É, por isso, num quadro de reforçada exigência que somos chamados a votar. Com um milhão de cidadãos isolados, teremos de contar com mais esta deformação da amostra, a que juntamos o tradicional milhão de eleitores-fantasma que, eleição após eleição, vão vagueando pelos cadernos, como assombrações do regime. Não há votos de primeira nem de segunda, mas as eleições legislativas de amanhã encerram um contexto novo e desafiante: o de termos portugueses infetados com covid ou isolados devido à doença com capacidade de voto e de circulação.
É por isso que as somas e subtrações que possamos fazer ao que vale este ou aquele partido, ao que pode este ou aquele partido fazer se alcançar determinado resultado, constituirão sempre exercícios falíveis se não tivermos em conta esta parte gorda da equação.
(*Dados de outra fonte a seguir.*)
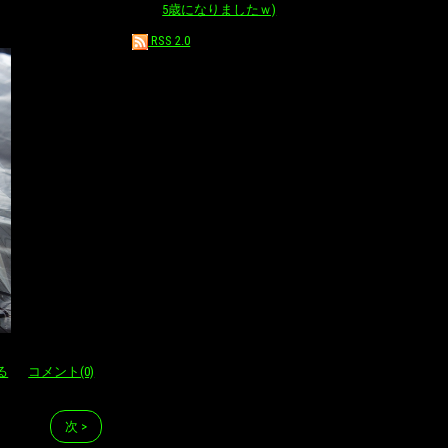
5歳になりましたｗ)
RSS 2.0
る
コメント(0)
次 >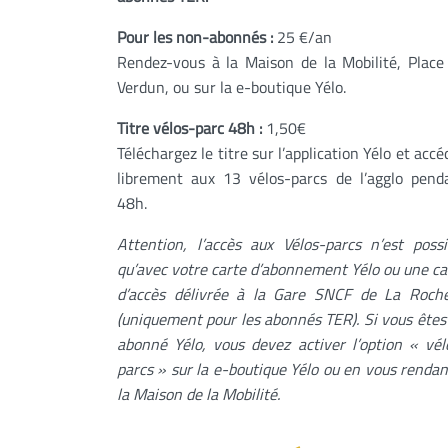
Pour les non-abonnés :
25 €/an
Rendez-vous à la Maison de la Mobilité, Place
Verdun, ou sur la e-boutique Yélo.
Titre vélos-parc 48h :
1,50€
Téléchargez le titre sur l’application Yélo et accé
librement aux 13 vélos-parcs de l’agglo pend
48h.
Attention, l’accès aux Vélos-parcs n’est possi
qu’avec votre carte d’abonnement Yélo ou une ca
d’accès délivrée à la Gare SNCF de La Roche
(uniquement pour les abonnés TER). Si vous êtes
abonné Yélo, vous devez activer l’option « vél
parcs » sur la e-boutique Yélo ou en vous rendan
la Maison de la Mobilité.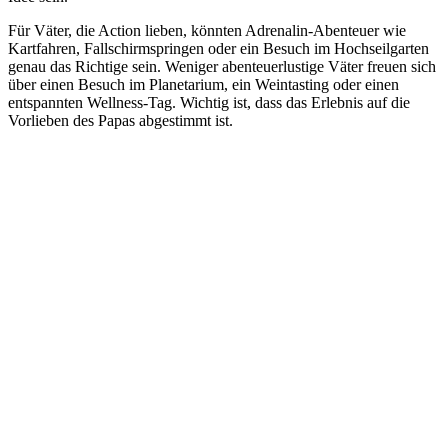
Für Väter, die Action lieben, könnten Adrenalin-Abenteuer wie
Kartfahren, Fallschirmspringen oder ein Besuch im Hochseilgarten
genau das Richtige sein. Weniger abenteuerlustige Väter freuen sich
über einen Besuch im Planetarium, ein Weintasting oder einen
entspannten Wellness-Tag. Wichtig ist, dass das Erlebnis auf die
Vorlieben des Papas abgestimmt ist.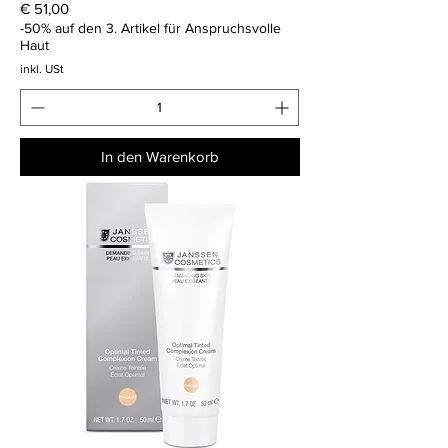
Preis
€ 51,00
-50% auf den 3. Artikel für Anspruchsvolle
Haut
inkl. USt
In den Warenkorb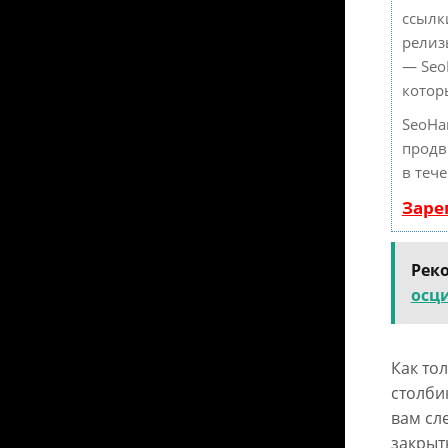
ссылк
релиз
— Seo
котор
SeoHa
продв
в теч
Заре
Рек
осци
Как то
столби
вам сле
закрыт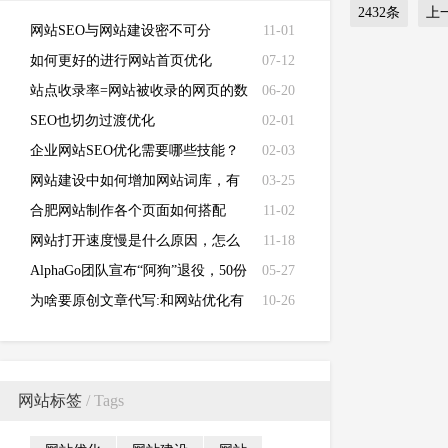
2432条
上
网站SEO与网站建设密不可分
11-01
如何更好的进行网站首页优化
07-12
站点收录率=网站被收录的网页的数
06-20
量/网站所有的网页数量
SEO也切勿过渡优化
02-01
企业网站SEO优化需要哪些技能？
02-03
网站建设中如何增加网站词库，有
03-25
效收录参与排名？
合肥网站制作各个页面如何搭配
11-02
网站打开速度慢是什么原因，怎么
11-18
优化？
AlphaGo团队宣布“阿狗”退役，50份
05-27
自我对战棋谱献给人类
为啥要原创文章代写:和网站优化有
10-26
关系吗？
网站标签
/ Tags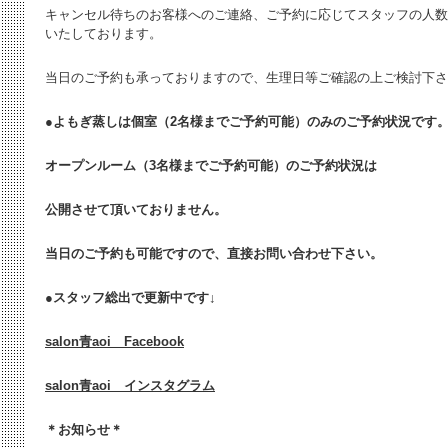
キャンセル待ちのお客様へのご連絡、ご予約に応じてスタッフの人数
いたしております。
当日のご予約も承っておりますので、生理日等ご確認の上ご検討下さ
●よもぎ蒸しは個室（2名様までご予約可能）のみのご予約状況です
オープンルーム（3名様までご予約可能）のご予約状況は
公開させて頂いておりません。
当日のご予約も可能ですので、直接お問い合わせ下さい。
●
スタッフ総出で更新中です↓
salon青aoi Facebook
salon青aoi インスタグラム
＊お知らせ＊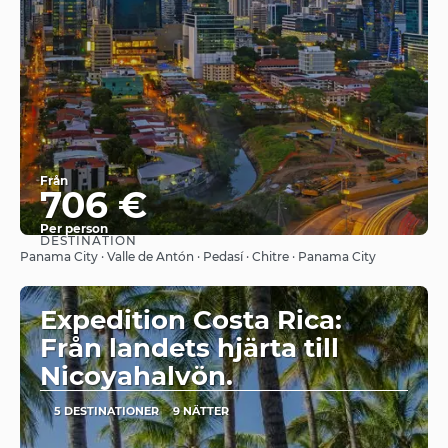
Från
706 €
Per person
DESTINATION
Se
Panama City · Valle de Antón · Pedasí · Chitre · Panama City
Expedition Costa Rica:
Från landets hjärta till
Nicoyahalvön.
5 DESTINATIONER
9 NÄTTER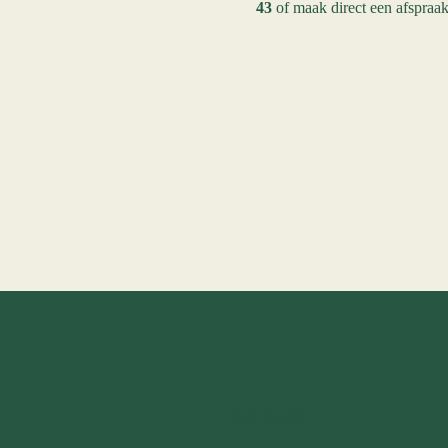
43
of maak direct een afspraak
Garages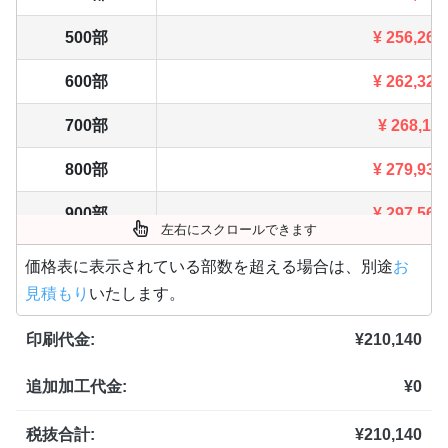
500部
¥
256,267
600部
¥
262,328
700部
¥
268,10
800部
¥
279,939
900部
¥
297,561
左右にスクロールできます
1,000部
¥
314,886
価格表に表示されている部数を超える場合は、別途
お
見積もり
いたします。
1,100部
¥
331,001
印刷代金:
¥
210,140
1,200部
¥
346,74
追加加工代金:
¥
0
1,300部
¥
361,922
1,400部
¥
376,706
税抜合計:
¥
210,140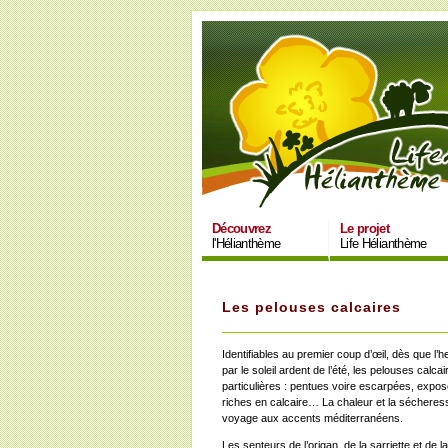
Découvrez
Le projet
l'Hélianthème
Life Hélianthème
Les pelouses calcaires
Identifiables au premier coup d’œil, dès que l’h
par le soleil ardent de l’été, les pelouses calc
particulières : pentues voire escarpées, expos
riches en calcaire… La chaleur et la sécheress
voyage aux accents méditerranéens.
Les senteurs de l’origan, de la sarriette et de l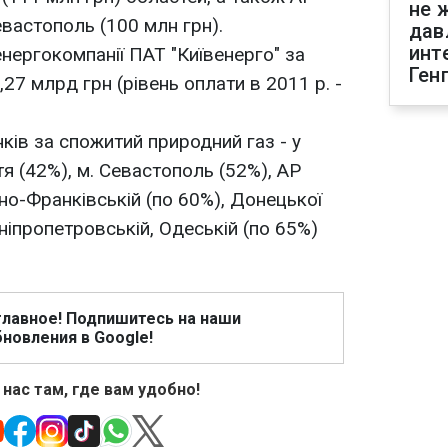
не 
евастополь (100 млн грн).
дав
инт
нергокомпанії ПАТ "Київенерго" за
Ген
,27 млрд грн (рівень оплати в 2011 р. -
ків за спожитий природний газ - у
я (42%), м. Севастополь (52%), АР
ано-Франківській (по 60%), Донецької
Дніпропетровській, Одеській (по 65%)
главное! Подпишитесь на наши
новления в Google!
 нас там, где вам удобно!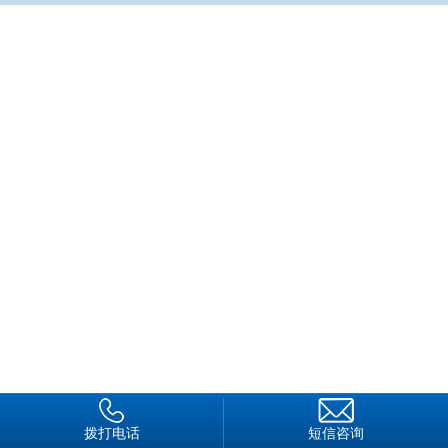
为“全区宣传工作先进个人”；2011年被惠州市公安局评为“全市
公安宣传工作先进个人”；2012年3月被惠州市总工会、惠州市
公安局、共青团惠州市委联合授予“全市优秀保安员”荣誉称号。
呕心沥血谱佳作，巾帼不让须眉
在刘巧玲速记的小本侧页，留有她多年的心灵印记：“作为
一名保卫惠州人民安全的保安员，我们骄傲，我们 一直在努
力，我们一直在向上，干，就 干出激情，写，就写出精
彩！”…………
从2002年至今，转眼之间，刘巧玲在惠州保安战线已经奋
斗了10个春秋。作为80后的她，早已不再是那 个满脸稚气、充
满天真幻想的小女孩。 她给人的印象是阳光、亲切，每一个接
触过她的人都会被她积很向上、乐观豁达的精神感染。她刚被分
到保 安大队办公室的时候才19岁，面对陌生的工作环境和工作
内容，非科班出身的她曾一头雾水，不禁暗暗发誓， “一切从头
学起”。为了尽快熟悉工作，进入角色，她利用业余时间学习保
拨打电话
短信咨询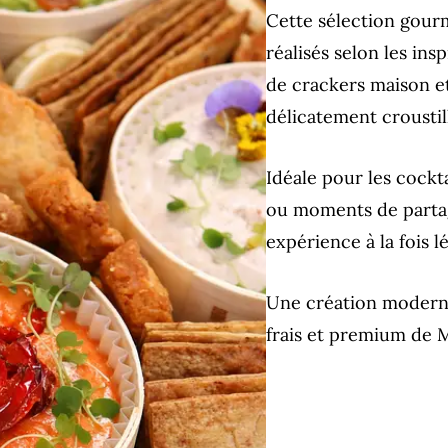
Cette sélection gour
réalisés selon les i
de crackers maison e
délicatement croustil
Idéale pour les cockta
ou moments de partag
expérience à la fois l
Une création moderne
frais et premium de 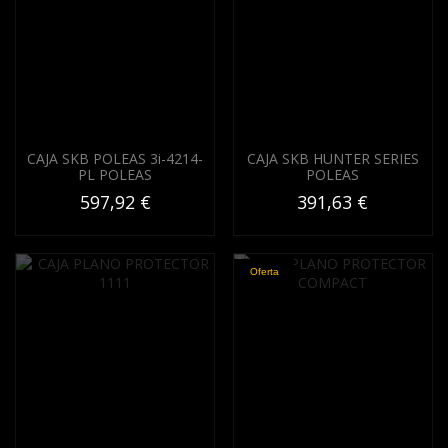
CAJA SKB POLEAS 3i-4214-
CAJA SKB HUNTER SERIES
PL POLEAS
POLEAS
597,92 €
391,63 €
Oferta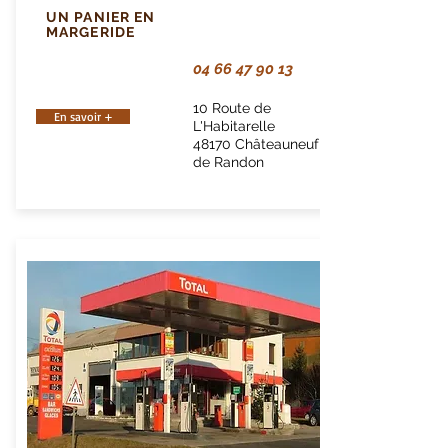
UN PANIER EN
MARGERIDE
04 66 47 90 13
10 Route de
En savoir +
L'Habitarelle
48170 Châteauneuf
de Randon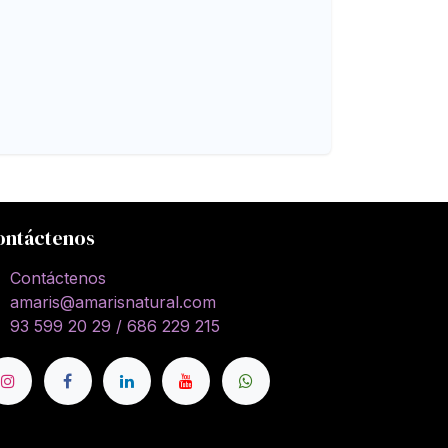
ontáctenos
Contáctenos
amaris@amarisnatural.com
93 599 20 29 / 686 229 215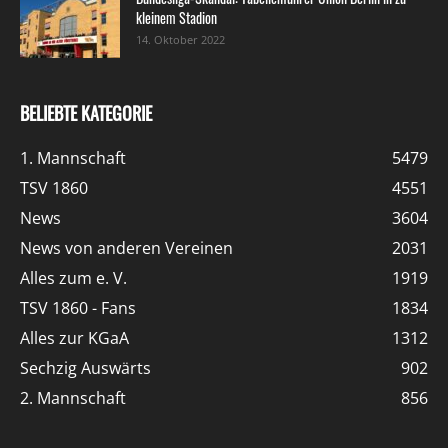
kleinem Stadion
14. Oktober 2022
BELIEBTE KATEGORIE
1. Mannschaft
5479
TSV 1860
4551
News
3604
News von anderen Vereinen
2031
Alles zum e. V.
1919
TSV 1860 - Fans
1834
Alles zur KGaA
1312
Sechzig Auswärts
902
2. Mannschaft
856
Se o país político que jurou fazer uma campanha contida se borrifou para as restrições, multiplicando arruadas e ajuntamentos de norte a sul , que o país real que detém o poder do voto não se acanhe também, mas que o faça de forma cuidadosa e responsável.
Sobra uma pergunta óbvia: de que forma a enorme massa de portugueses que se pode juntar, por força da pandemia, ao outro numeroso exército que nunca vê razões para votar irá contribuir para distorcer os dados finais e, mais uma vez, deixar os números da abstenção nos píncaros? Resposta possível: não sabemos. Resposta necessária: depende de nós, depende de si, contrariar essa fatalidade. Não pensemos em mais nada. Primeiro votemos, depois logo se vê.